Neuausrichtung im Rahmen der Möglichkeiten

In der Studie wird gemutmaßt, dass „Geld, Mut und Expertise“ für die nötigen Investitionen in digitale Lösungen fehlen. Gerade letzteres wird aber zunehmend schwieriger. Entweder muss das Wissen den eigenen Mitarbeitern antrainiert werden oder es braucht neue Fachkräfte. Zwar halten weniger Unternehmen die Suche nach Mitarbeitern mit Digitalkenntnissen für schwierig als noch 2022. In der aktuellen Befragung steht dies aber noch immer 82 Prozent an der Spitze der Probleme im Digitalbereich.

Der Fachkräftemangel über alle Tätigkeitsbereiche treibt 81 Prozent der Unternehmen um. Dabei erwarten sie in den kommenden Jahren, dass sie sich stark an neue Gegebenheiten anpassen müssen, wofür Fachkräfte eigentlich notwendig wären. 70 Prozent erwarten, dass sie bald neue Geschäftsmodelle finden müssen, immerhin 60 Prozent denken, dass es eine Neuausrichtung ihrer Unternehmen braucht.

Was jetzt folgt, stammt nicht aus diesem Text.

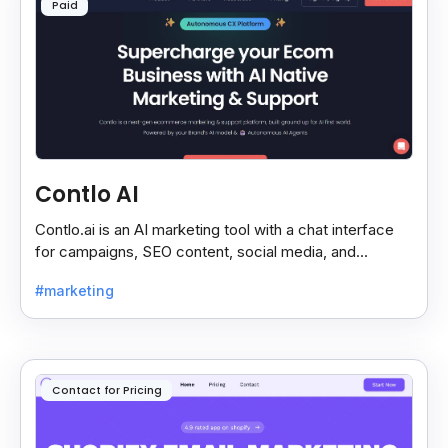
Paid
Contlo AI
Contlo.ai is an AI marketing tool with a chat interface
for campaigns, SEO content, social media, and
customer segmentation in simple English.
#marketing
Contact for Pricing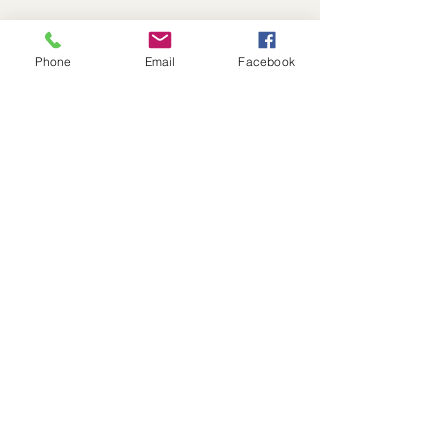
Phone
Email
Facebook
Recent Posts
See All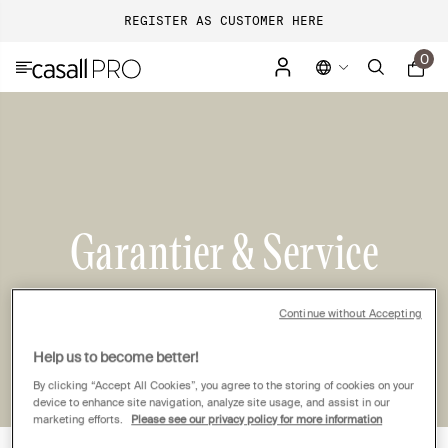
REGISTER AS CUSTOMER HERE
0
Garantier & Service
Continue without Accepting
Help us to become better!
By clicking “Accept All Cookies”, you agree to the storing of cookies on your
device to enhance site navigation, analyze site usage, and assist in our
marketing efforts.
Please see our privacy policy for more information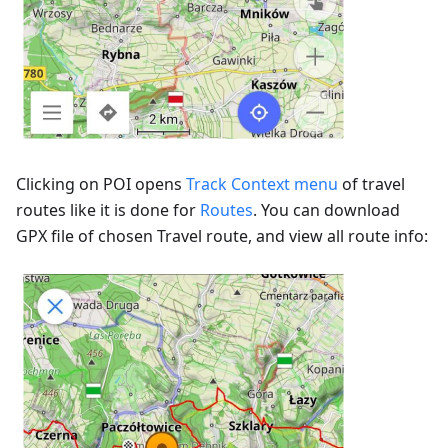
Clicking on POI opens
Track Context menu
of travel
routes like it is done for
Routes
. You can download
GPX file of chosen Travel route, and view all route info: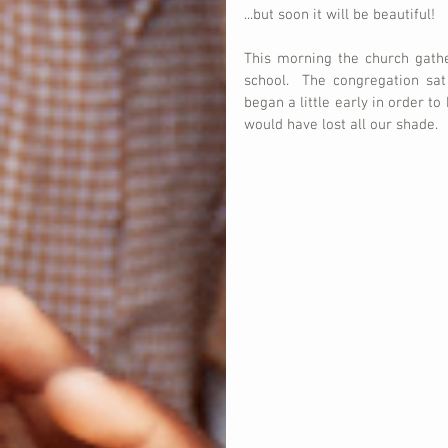
...but soon it will be beautiful!
This morning the church gath
school.  The congregation sat
began a little early in order to
would have lost all our shade. 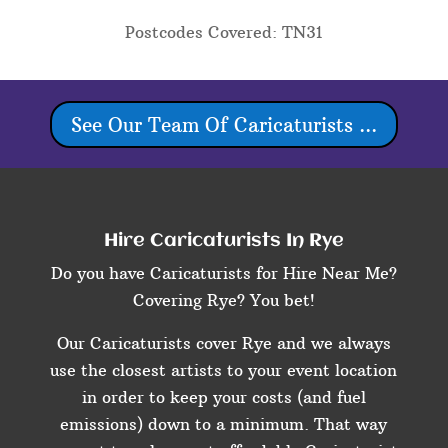
Postcodes Covered: TN31
See Our Team Of Caricaturists ...
Hire Caricaturists In Rye
Do you have Caricaturists for Hire Near Me?
Covering Rye? You bet!
Our Caricaturists cover Rye and we always
use the closest artists to your event location
in order to keep your costs (and fuel
emissions) down to a minimum. That way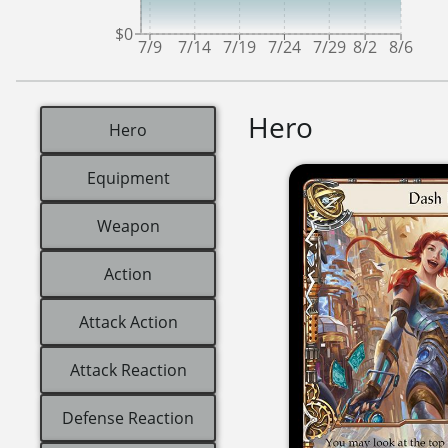
$0
7/9
7/14
7/19
7/24
7/29
8/2
8/6
Hero
Hero
Equipment
Weapon
Action
Attack Action
Attack Reaction
Defense Reaction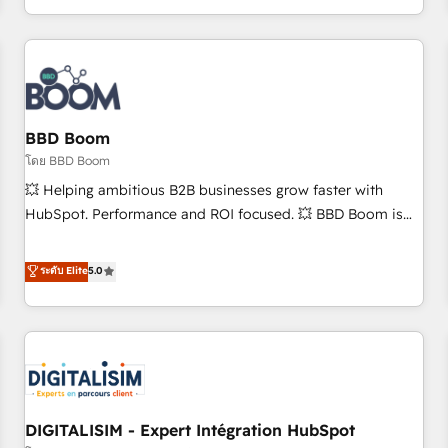
and ready to build something that lasts. So if you're ready
operational efficiency, and ensure faster time to value on
to become the most trusted voice in your market, let’s talk.
HubSpot. What sets us apart? Our people-centric approach.
From day one, our team takes the time to deeply
understand your unique needs, crafting custom strategies
that deliver impactful results. Our mission is to empower
you to unlock HubSpot’s full potential—faster. Through
BBD Boom
expert training, unmatched responsiveness, and ongoing
โดย BBD Boom
support, we equip your team to adopt new systems with
💥 Helping ambitious B2B businesses grow faster with
confidence and achieve a unified, data-driven approach to
HubSpot. Performance and ROI focused. 💥 BBD Boom is
customer engagement.
the HubSpot partner that can help you to HubSpot Better.
We work with your teams to solve all your HubSpot
ระดับ Elite
5.0
challenges and improve user adoption, sales process and
marketing results. Services 📚 Onboarding your team to
HubSpot for the first time 🔧 Designing and optimising your
HubSpot set-up for better results 🌐 Website design and
build using HubSpot 🔌 Integrating HubSpot with other
systems 🎓 Training your teams to be HubSpot pros 📊
DIGITALISIM - Expert Intégration HubSpot
Lead generation services using HubSpot Why us? - SIX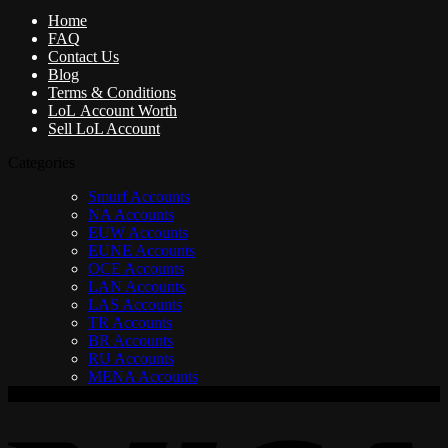
Home
FAQ
Contact Us
Blog
Terms & Conditions
LoL Account Worth
Sell LoL Account
Categories
Smurf Accounts
NA Accounts
EUW Accounts
EUNE Accounts
OCE Accounts
LAN Accounts
LAS Accounts
TR Accounts
BR Accounts
RU Accounts
MENA Accounts
V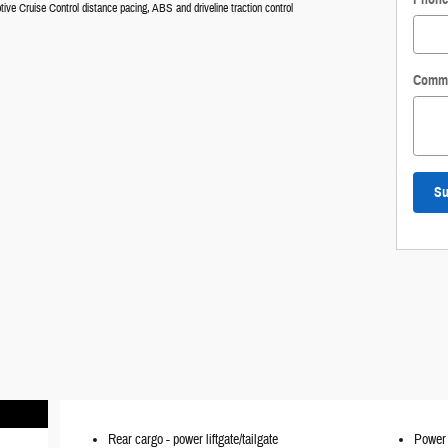
tive Cruise Control distance pacing, ABS and driveline traction control
Comm
Su
Rear cargo -
power liftgate/tailgate
Power 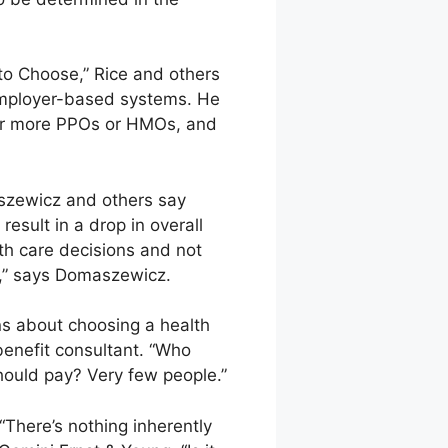
e to Choose,” Rice and others
employer-based systems. He
 or more PPOs or HMOs, and
aszewicz and others say
esult in a drop in overall
lth care decisions and not
er,” says Domaszewicz.
s about choosing a health
benefit consultant. “Who
hould pay? Very few people.”
“There’s nothing inherently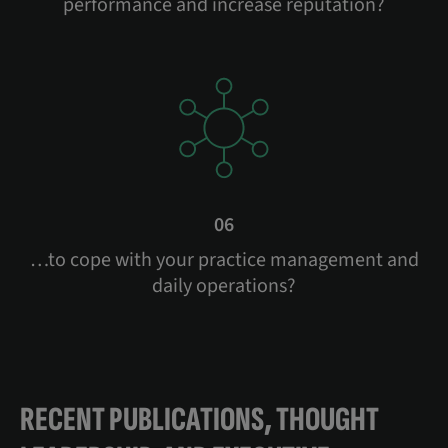
performance and increase reputation?
06
…to cope with your practice management and
daily operations?
RECENT PUBLICATIONS, THOUGHT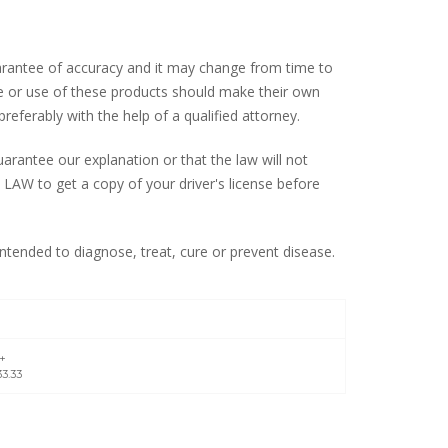
uarantee of accuracy and it may change from time to
ale or use of these products should make their own
preferably with the help of a qualified attorney.
rantee our explanation or that the law will not
LAW to get a copy of your driver's license before
tended to diagnose, treat, cure or prevent disease.
2+
3.33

Berbner sagt, dass diese Neuausrichtungen wohl im Rahmen der bestehenden Möglichkeiten der Unternehmen stattfinden werden müssen: „Eine Hypothese ist, dass sich Marktteilnehmer nach dem Bereich ausrichten, der besser dasteht. Aber Unternehmen werden wahrscheinlich keine neuen Gewerke aufmachen, wenn sie nicht schon Expertise und Ressourcen in einem Bereich haben.“

Scheinbarer Widerspruch im Wunsch nach mehr Regeln bei gleichzeitig überbordender Bürokratie?

Seien schon Baumaschinen vorhanden und das Unternehmen ist vornehmlich im Hochbau aktiv, werde man sich ansehen, ob man nicht auch im Tiefbau oder für Infrastruktur damit arbeiten kann. Immerhin: Mit der Eliminierung bestehender Geschäftsmodelle rechnen nur 26 Prozent der Befragten.

Was die Unternehmen offenbar weniger umtreibt, ist die Umsetzung von Nachhaltigkeitsstandards – zumindest aus dem Grund, um Treibhausgasemissionen zu mindern. Das nennen nur 41 Prozent als Antrieb. 70 Prozent der Unternehmen nennen als größten Antrieb zur Umsetzung gesetzliche Vorgaben. Stabile regulatorische Rahmenbedingungen in der Bundespolitik für diesen Bereich wünschen sich 73 Prozent. Gleichzeitig nennen 68 Prozent die Vorgaben als größtes Hindernis für die Umsetzung. Berbner sieht einen möglichen Widerspruch im Wunsch nach weniger Bürokratie und verlässlicheren Regeln für nachhaltiges Handeln. „Ich deute das so, dass die Industrie ihre Verantwortung annimmt und stabile Leitplanken wünscht, für die Umsetzung aber nicht die Bürokratie des deutschen Staates in ihrer vollen Gänze benötigt.“ Auch damit bleibt abzuwarten, wann die Zahl der Baugenehmigungen wieder steigt – und die Unternehmen wieder Aufwind bekommt.